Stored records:
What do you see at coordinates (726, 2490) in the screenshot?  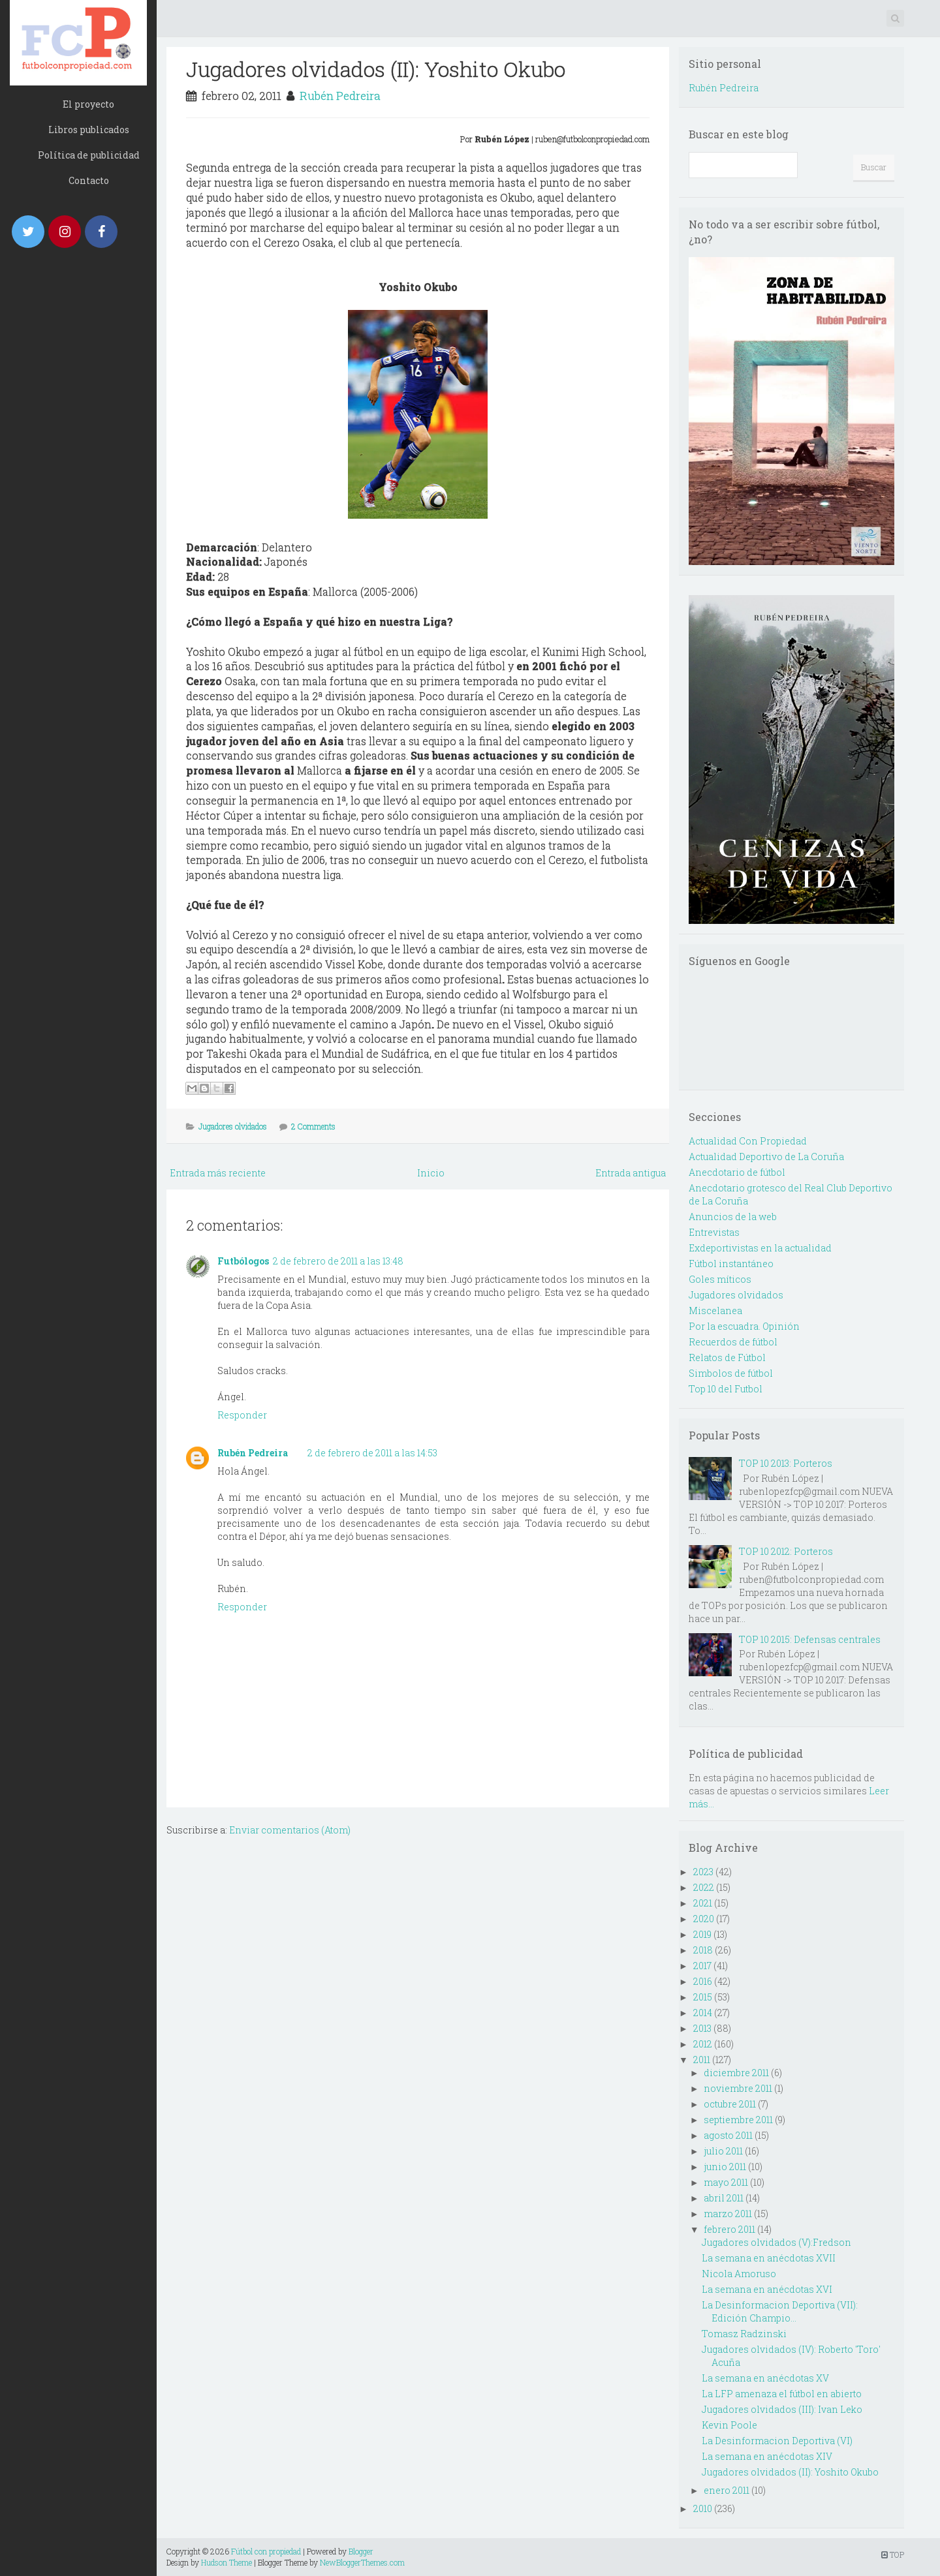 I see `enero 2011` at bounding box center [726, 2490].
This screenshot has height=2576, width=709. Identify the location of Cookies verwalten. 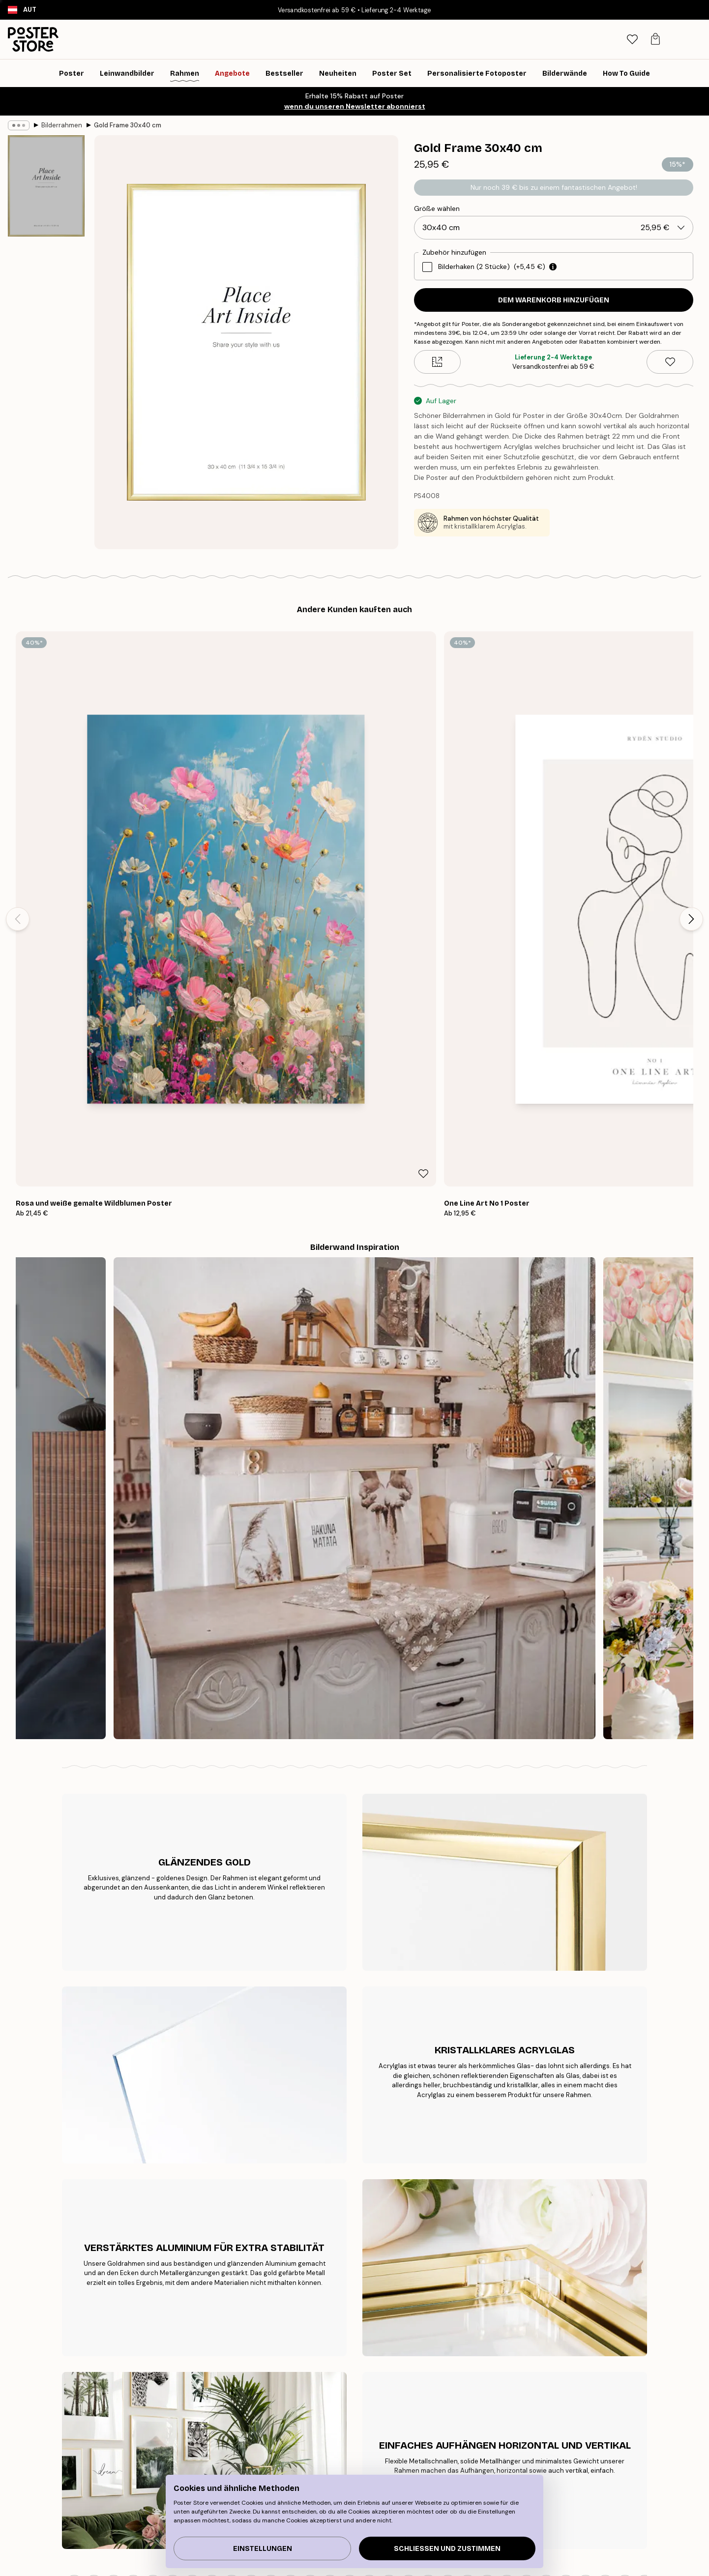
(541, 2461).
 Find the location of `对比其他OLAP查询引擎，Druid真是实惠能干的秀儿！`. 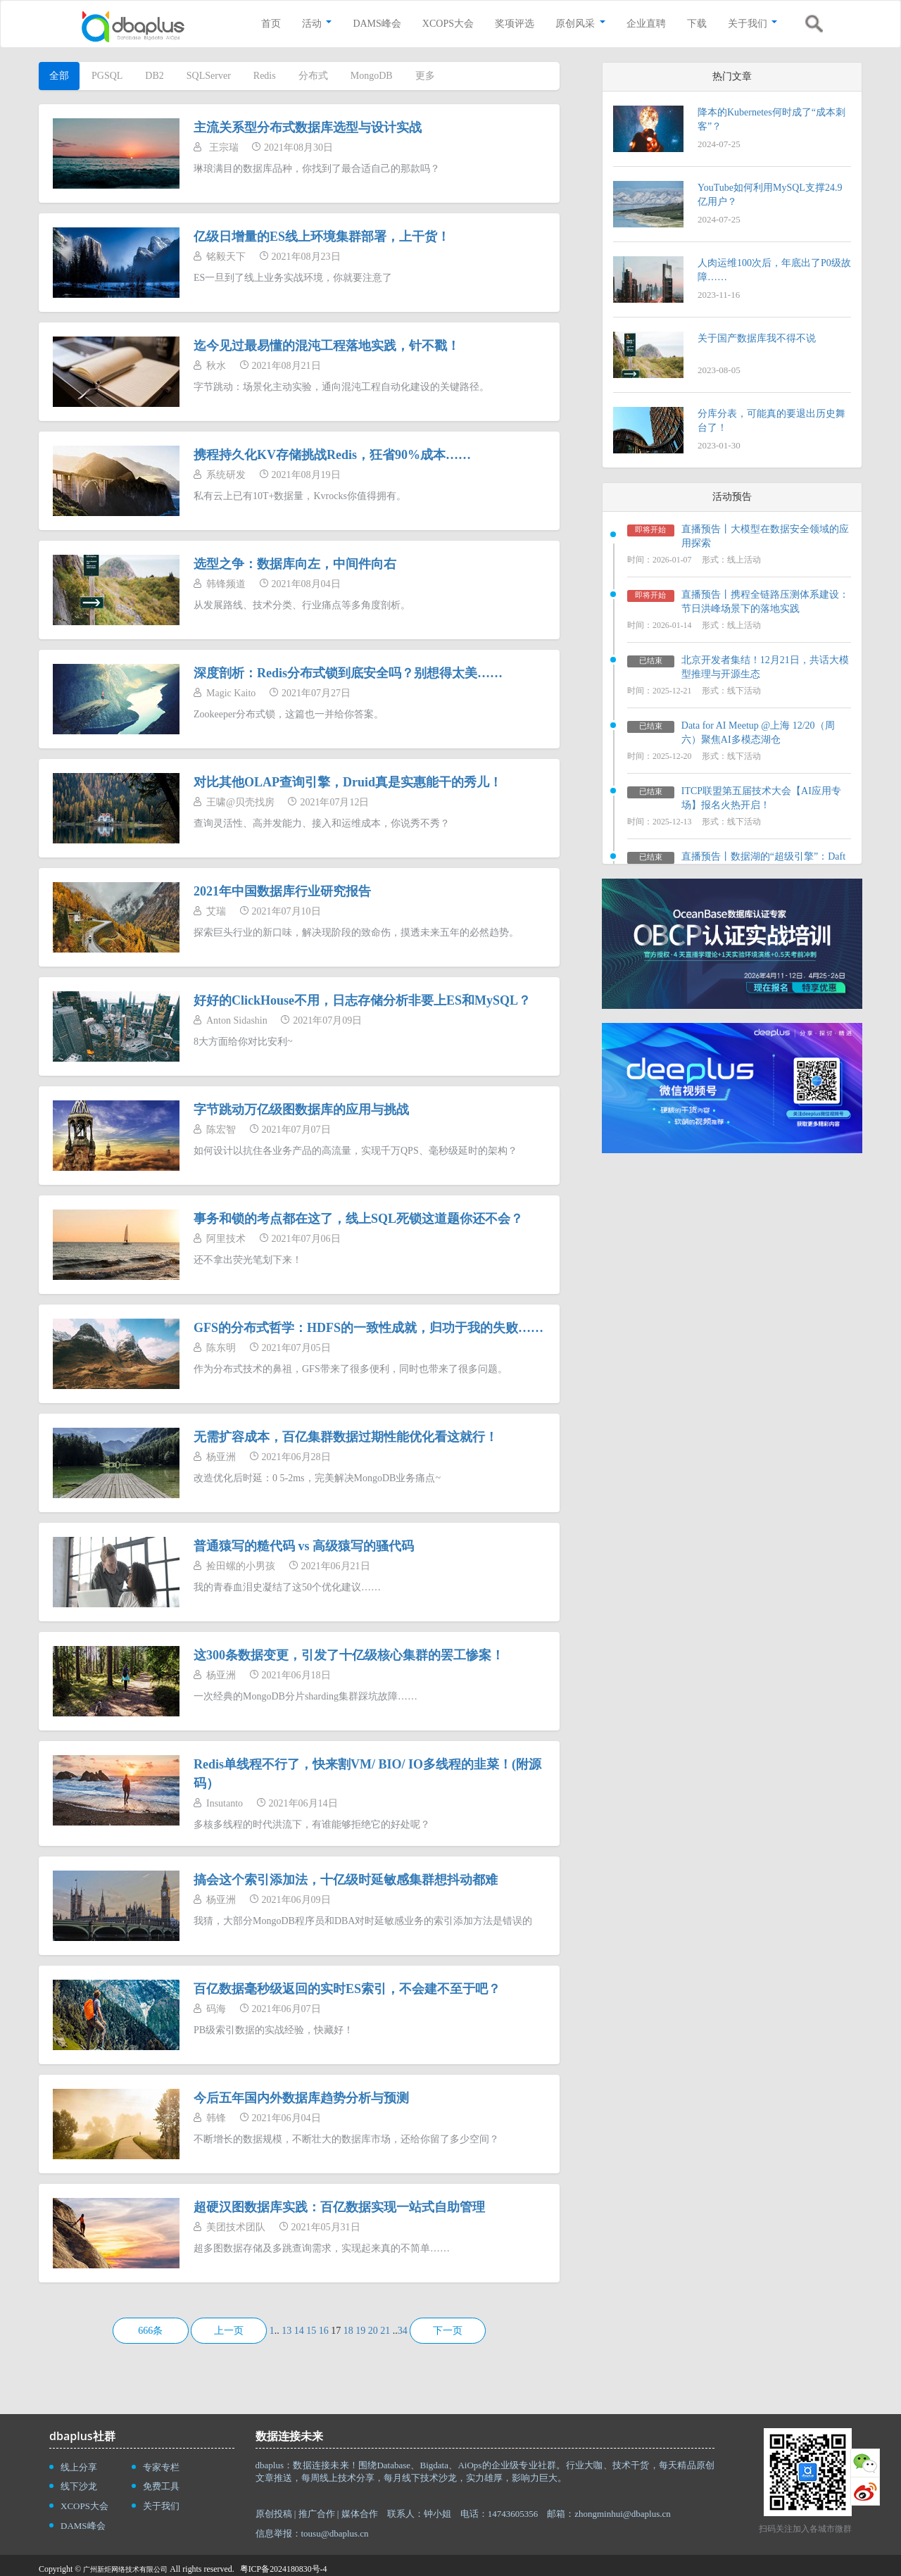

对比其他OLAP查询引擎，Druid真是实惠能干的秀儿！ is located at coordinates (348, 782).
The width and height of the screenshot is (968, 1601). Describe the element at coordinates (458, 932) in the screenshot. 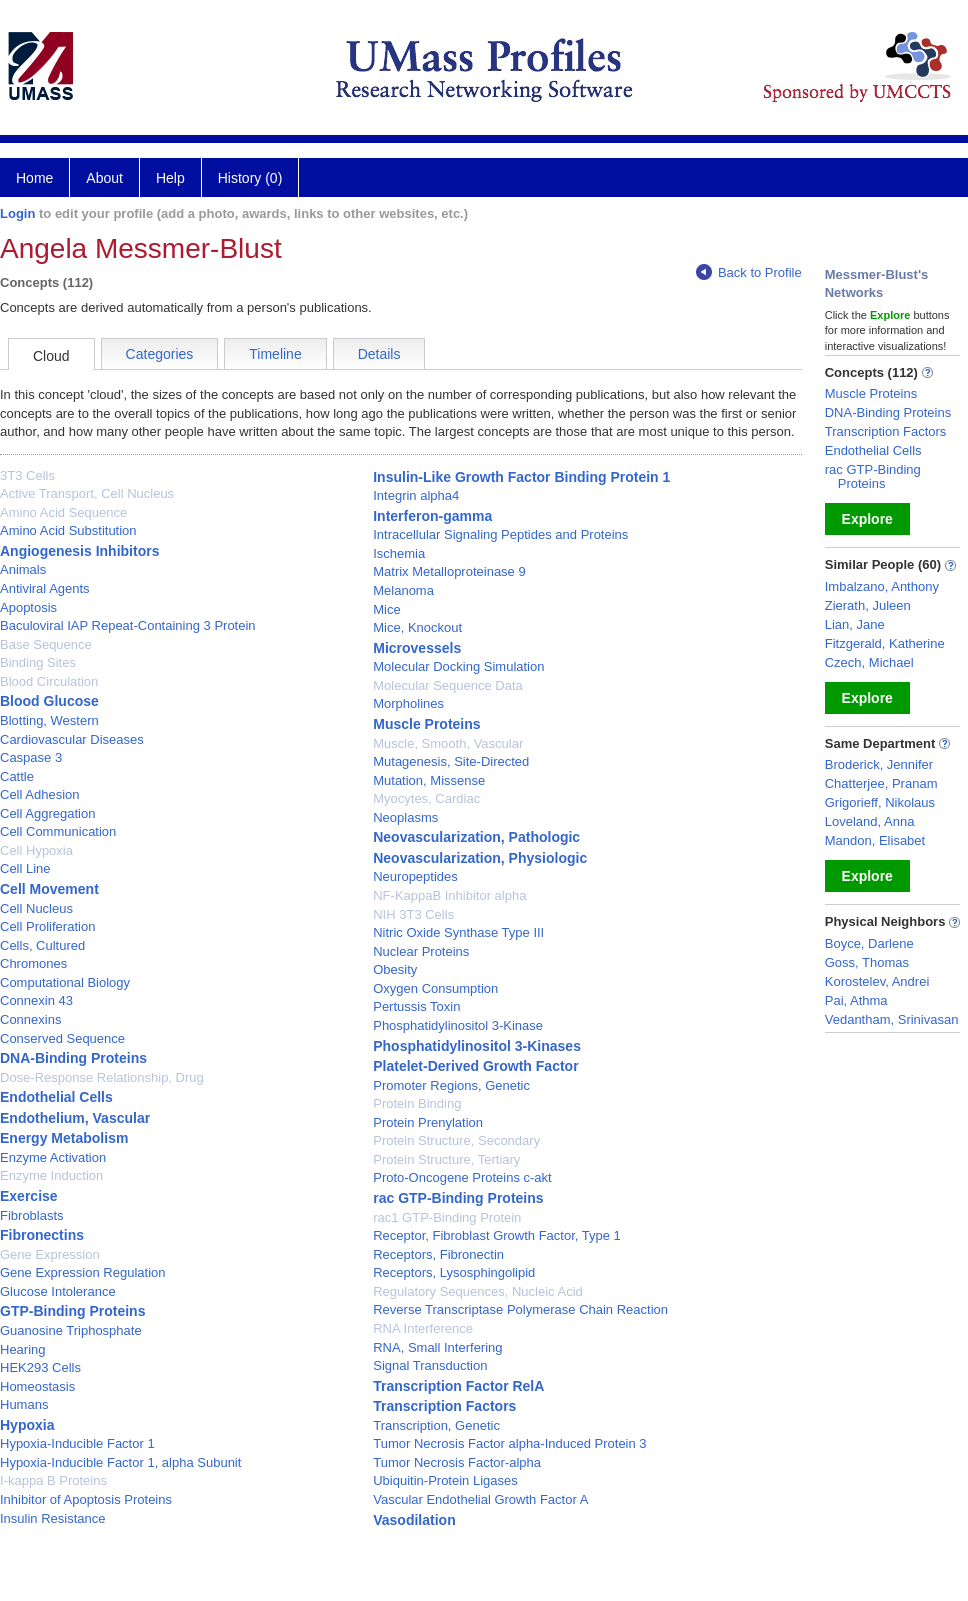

Task directions:
Restate, word for word, each line from the one with "Find the location" to the end of the entries, both included, and keep every picture out.

Answer to the exercise:
 Find the location of `对比其他OLAP查询引擎，Druid真是实惠能干的秀儿！`. 

对比其他OLAP查询引擎，Druid真是实惠能干的秀儿！ is located at coordinates (348, 782).
The width and height of the screenshot is (968, 1601). Describe the element at coordinates (458, 932) in the screenshot. 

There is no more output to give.